Everything You Want to Know About Wine FAQ

  • Bone Dry—Some wines that are considered bone dry are: Muscadet; Loire wines based on the Sauvignon grape such as Sancerre, Pouilly-Fumé, and Sauvignon de Touraine; most champagne and other sparkling wines labeled “brut”; proper Chablis from Northern France; Germany’s “trocken” wines.
  • Dry—Dry is the biggest category, though within it there are variations, with cheaper versions tending towards medium dry. Some wines that could be considered dry are most Chardonnay, Sauvignon Blanc, Sémillon, Verdelho, Colombard; white Burgundy; Loire wines labeled “sec” and based on the Chenin Blanc grape, such as Vouvray and Saumur; white Rhône and Provence wines such as Hermitage Blanc or Châteauneuf-du Pape Blanc; most white Bordeaux labeled “sec”; most white “vin de pays”; Soave, Verdicchio, Pinot Grigio, Pinot Bianco, and most white “vino da tavola”; white Rioja; Germany’s “halbtrocken” wines and some of its lightest “Kabinett wines; Fine and Manzanilla sherry.
  • Medium Dry—Some wines that are considered medium dry are: Riesling, Viognier, Gewürztraminer, Chenin Blanc, Pinot Gris; most French wines labeled “demi sec”, especially Vouvrays, and Coteaux du Layon; most Alsace wines; Frascati; the majority of German wine exported and certainly those labeled Kabinett, Spätlese, or Halbtrocken; Dry Amontillado or Dry Olorose sherry; white port.
  • Medium Sweet—Some wines that are considered medium sweet are: Most wines labeled Late Harvest; most French wines labeled “moelleux”; “vendange tarduve” wines from Alsace; Asti, and most Moscato: Moscatel de Setúbal; Tokay from Hungary; German Auslese and Mosel Beerenauslese; most white Zinfandel and other blush wines; commercial Amontillado sherry; most Madeira.

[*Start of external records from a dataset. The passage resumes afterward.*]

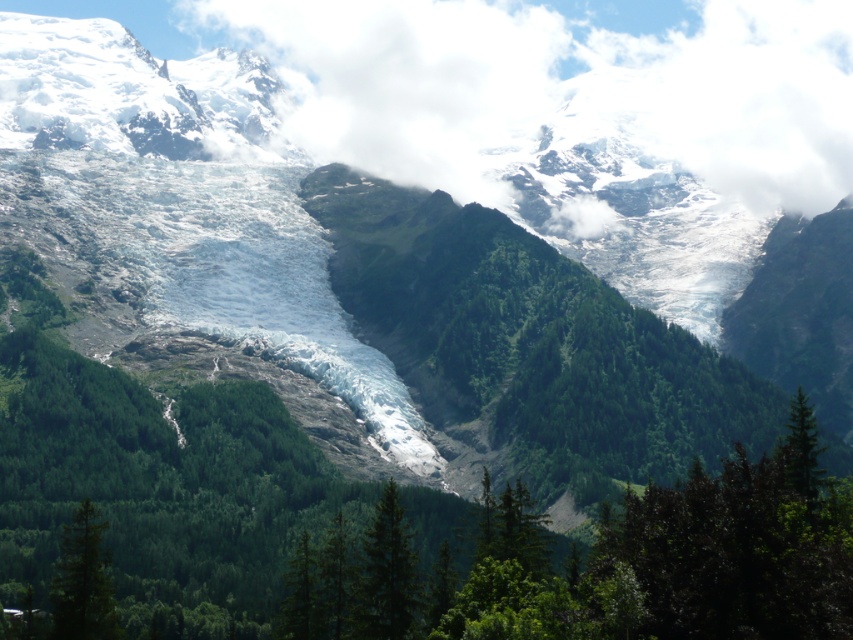 You are standing at the origin point in the image. Which direction should you move to reach the green matte tree at lower center?

The green matte tree at lower center is located at point (x=387, y=573), so you should move towards the lower center direction to reach it.

You are standing at the base of the mountain looking at the white fluffy cloud at upper center. If you have a telescope with a 1000 feet range, can you see the cloud clearly through it?

The white fluffy cloud at upper center is 1399.89 feet away from you. Since the telescope has a 1000 feet range, it cannot reach the cloud, so you cannot see it clearly through the telescope. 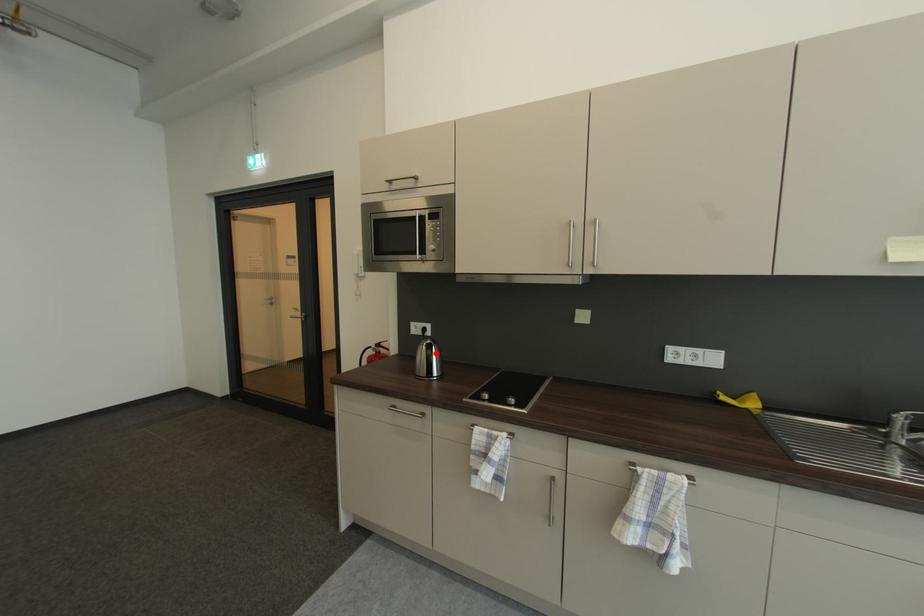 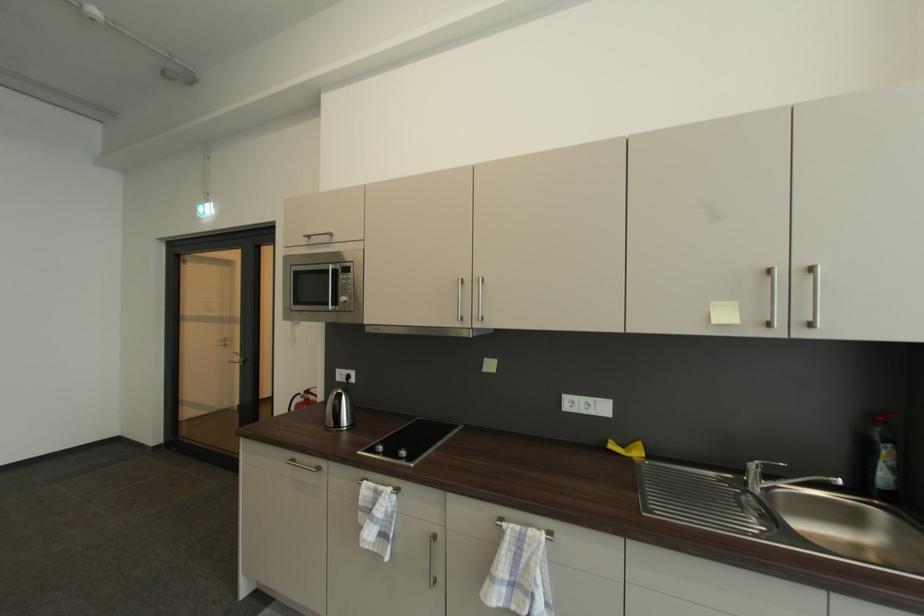 Question: I am providing you with two images of the same scene from different viewpoints. A red point is marked on the first image. Is the red point's position out of view in image 2?

Choices:
 (A) Yes
 (B) No

Answer: (B)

  • Sweet—Some wines that are considered sweet are: Most wines labeled “botryized” or “Selected Late Harvest”; Sauternes, Barsac, Monbazillac, Saussignac, Ste. Croix du Mont; French Muscats; German Trockenbeerenauslese; most Recioto and Passito; Vin Santo; California Muscat; commercial Oloroso sherry; Malmsey Madeira.

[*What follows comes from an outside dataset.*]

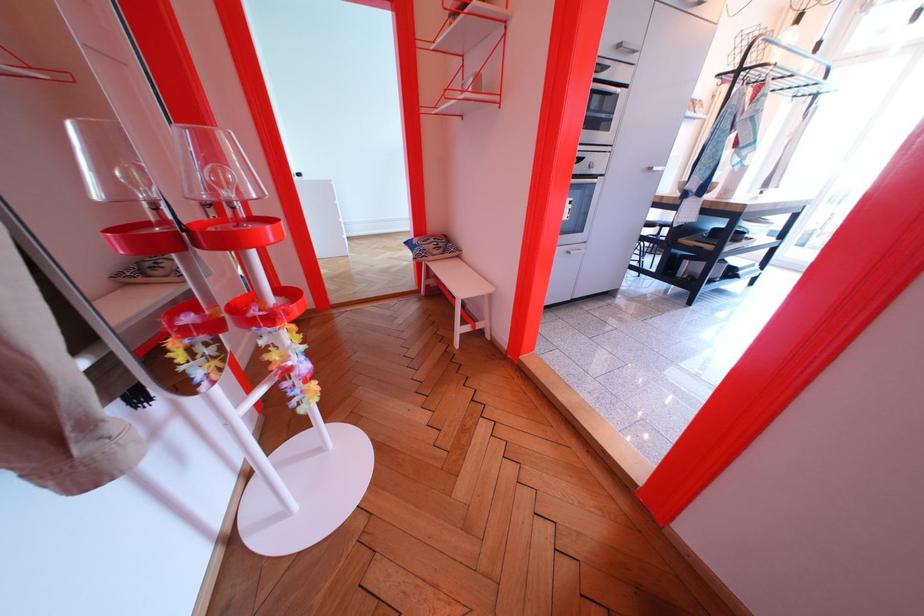 Find the location of `patterned cushion`. patterned cushion is located at coordinates (431, 246). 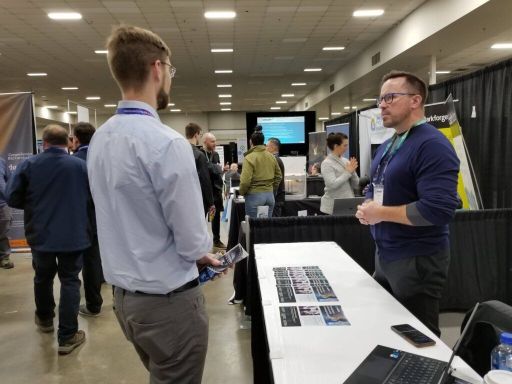 Identify the location of laptop. The height and width of the screenshot is (384, 512). (390, 365).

  • Very Sweet—Some wines that are considered very sweet are: Spanish Moscatel; Australian Liqueur Muscat and Tokay; Cream and Pedro Ximénez sherry; a host of fortified wines.
  • Bone Dry—Some wines that are considered bone dry are: Red Loires such as Bourgueil, Chinon, and Samur Rouge; typical Médoc and Pessac-Léognan; Hermitage; Italy’s great reds such as Barolo, Barbaresco, Brunello di Montalcino, and Chianti Classico.

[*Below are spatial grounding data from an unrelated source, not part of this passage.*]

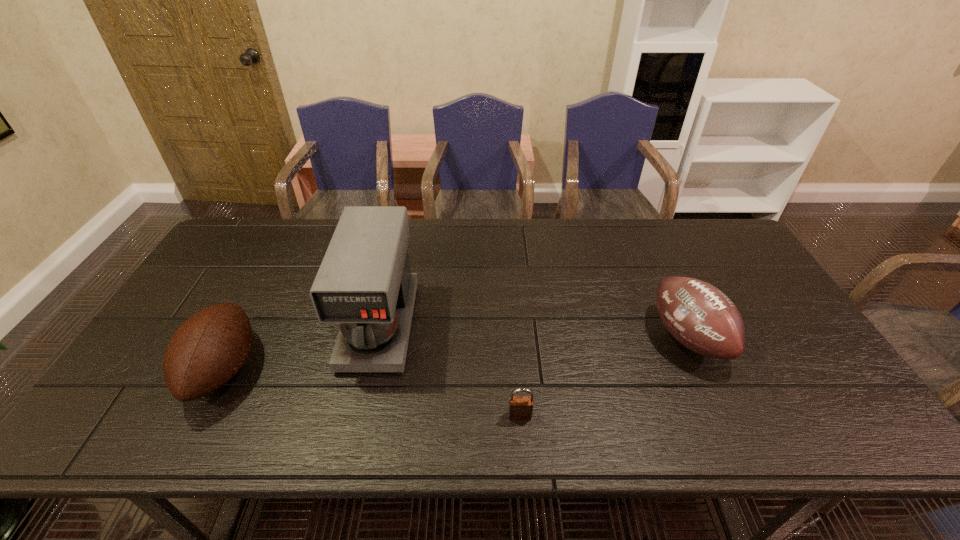 I want to click on vacant region between the shortest object and the coffee maker, so tap(450, 370).

Where is `free point between the tallest object and the rightmost object`? The width and height of the screenshot is (960, 540). free point between the tallest object and the rightmost object is located at coordinates (534, 331).

In order to click on empty space between the left football and the second object from left to right in this screenshot , I will do `click(301, 347)`.

Image resolution: width=960 pixels, height=540 pixels. What are the coordinates of `vacant point located between the right football and the second object from right to left` in the screenshot? It's located at (604, 377).

Locate an element on the screen. The height and width of the screenshot is (540, 960). vacant space that is in between the shortest object and the right football is located at coordinates (604, 377).

Image resolution: width=960 pixels, height=540 pixels. I want to click on empty space that is in between the shortest object and the rightmost object, so click(604, 377).

The image size is (960, 540). I want to click on free spot between the third object from right to left and the right football, so click(534, 331).

The height and width of the screenshot is (540, 960). I want to click on empty space that is in between the rightmost object and the second object from left to right, so click(x=534, y=331).

Find the location of a particular element. Image resolution: width=960 pixels, height=540 pixels. object that is the third closest to the rightmost object is located at coordinates (210, 347).

At what (x,y) coordinates should I click in order to perform the action: click on object that stands as the second closest to the shortest object. Please return your answer as a coordinate pair (x, y). Looking at the image, I should click on (698, 315). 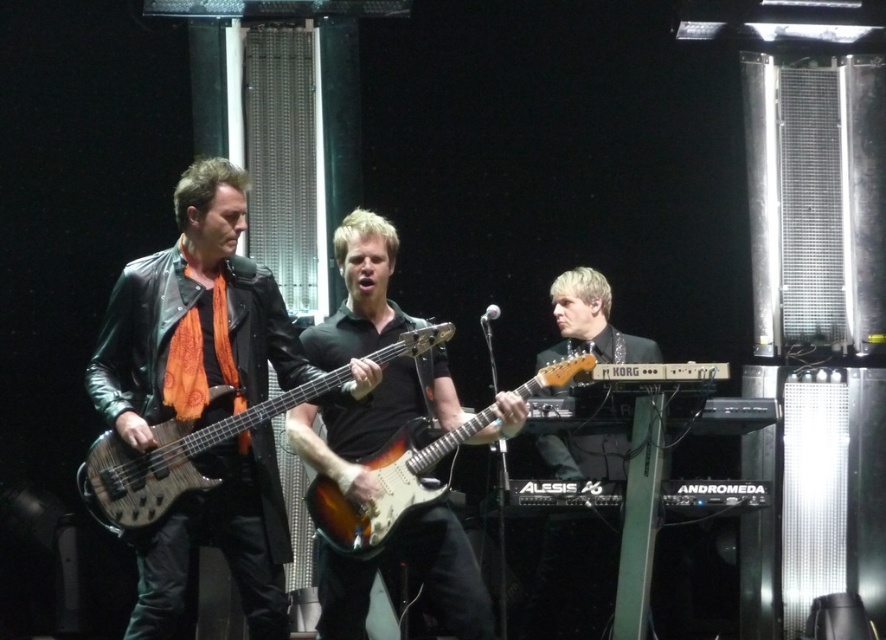 Based on the scene description, which guitar is positioned higher? The wooden electric guitar at center or the sunburst wood electric guitar at center?

The wooden electric guitar at center is positioned higher than the sunburst wood electric guitar at center.

Looking at this image, you are a stagehand preparing to adjust the microphones for the band members. You notice the shiny black guitar at right and the sunburst wood electric guitar at center. Which guitar is positioned lower on the stage?

The shiny black guitar at right is positioned below the sunburst wood electric guitar at center, so it is lower on the stage. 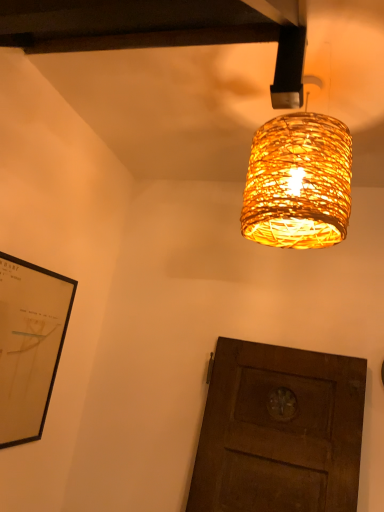 Locate an element on the screen. The height and width of the screenshot is (512, 384). woven bamboo lampshade at upper center is located at coordinates (298, 182).

Consider the image. Measure the distance between woven bamboo lampshade at upper center and camera.

They are 1.04 meters apart.

The height and width of the screenshot is (512, 384). Describe the element at coordinates (298, 182) in the screenshot. I see `woven bamboo lampshade at upper center` at that location.

What is the approximate height of woven bamboo lampshade at upper center?

woven bamboo lampshade at upper center is 19.78 inches in height.

Find the location of `woven bamboo lampshade at upper center`. woven bamboo lampshade at upper center is located at coordinates (298, 182). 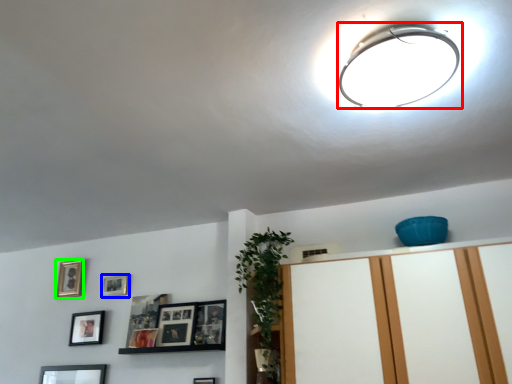 Question: Estimate the real-world distances between objects in this image. Which object is farther from lamp (highlighted by a red box), picture frame (highlighted by a blue box) or picture frame (highlighted by a green box)?

Choices:
 (A) picture frame
 (B) picture frame

Answer: (B) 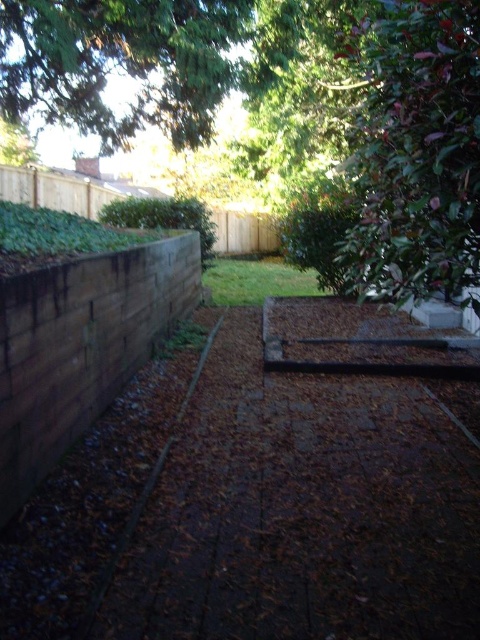 Question: Which point is closer to the camera?

Choices:
 (A) (235, 28)
 (B) (367, 168)

Answer: (B)

Question: Does green leafy tree at upper right come behind brown wood fence at upper center?

Choices:
 (A) yes
 (B) no

Answer: (B)

Question: Which point appears farthest from the camera in this image?

Choices:
 (A) (379, 100)
 (B) (177, 96)
 (C) (36, 200)

Answer: (B)

Question: Which is farther from the green leafy tree at upper right?

Choices:
 (A) brown wood fence at upper center
 (B) green leafy tree at upper center

Answer: (B)

Question: Is the position of green leafy tree at upper right less distant than that of brown wood fence at upper center?

Choices:
 (A) yes
 (B) no

Answer: (A)

Question: Is green leafy tree at upper right smaller than brown wood fence at upper center?

Choices:
 (A) no
 (B) yes

Answer: (B)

  • Dry—About eighty-five percent of all reds.
  • Medium Dry—Some wines that are considered medium dry are: Most varietal Merlot and Pinot Noir; some California Cabernet Sauvignon, much Zinfandel; Châteauneuf-du-Pape; Lambrusco; Fresia; most German reds; Australian Shiraz; South Africa’s beefier reds; most inexpensive branded reds.
  • Medium Sweet—Some wines that are considered medium sweet: Sangria; sparkling Shiraz; Recioto della Valpolicella; most Brachetto; California’s late-harvest Zinfandels.
  • Green or Tart—A wine with too much youthful acidity: Gros Plant Nantais from the Loire; Coteaux Champenois (the still wines of Champagne); many English wines; Luxembourg’s wines; many 1996 Burgundies; Vinho Verde from Portugal.
  • Crisp—A complimentary term for a white wine with refreshing acidity: Most New Zealand wines; almost all Loire wines, no matter how sweet they are; Mosel wines; Chablis and lots of other white Burgundy; lots of other well-made whites from slightly warmer regions.
  • Flabby or Flat—A wine with not enough acidity: It is much more difficult to generalize here as it depends on individual wine makers’ skills but southern Rhône, North African, and other wines made close to the Mediterranean shores tend to flab (including old-fashioned Spanish wines such as Monastrell). You will sense a sort of drabness in the overall impact of the wine and find yourself still looking for the refreshment that would have been provided by a bit of acidity as the wine goes through the mouth.
  • Cloying or Too Sweet—A wine that is too sweet for the acidity: Cheap, very sweet wines of all sorts, either sweet white Bordeaux such as poor quality Sauternes or Barsac or the sweetest representatives in a range of branded wines.

Tannins are one of the most obvious, and sometimes, even pain-inducing ingredients in many red wines. Tannins usually find there way into a wine from the pipes (that is, the seeds), grape skins, and stems, or develop as a result of the wood in which the wine has been stored—or sometimes both. The sensation that tannin produces in the mouth is perhaps even more crude than any we have studied so far. As the wines mature, the tannins in the wine become less evident and the taste seems much softer. The fruit-based flavors start to emerge in subtle and complex forms.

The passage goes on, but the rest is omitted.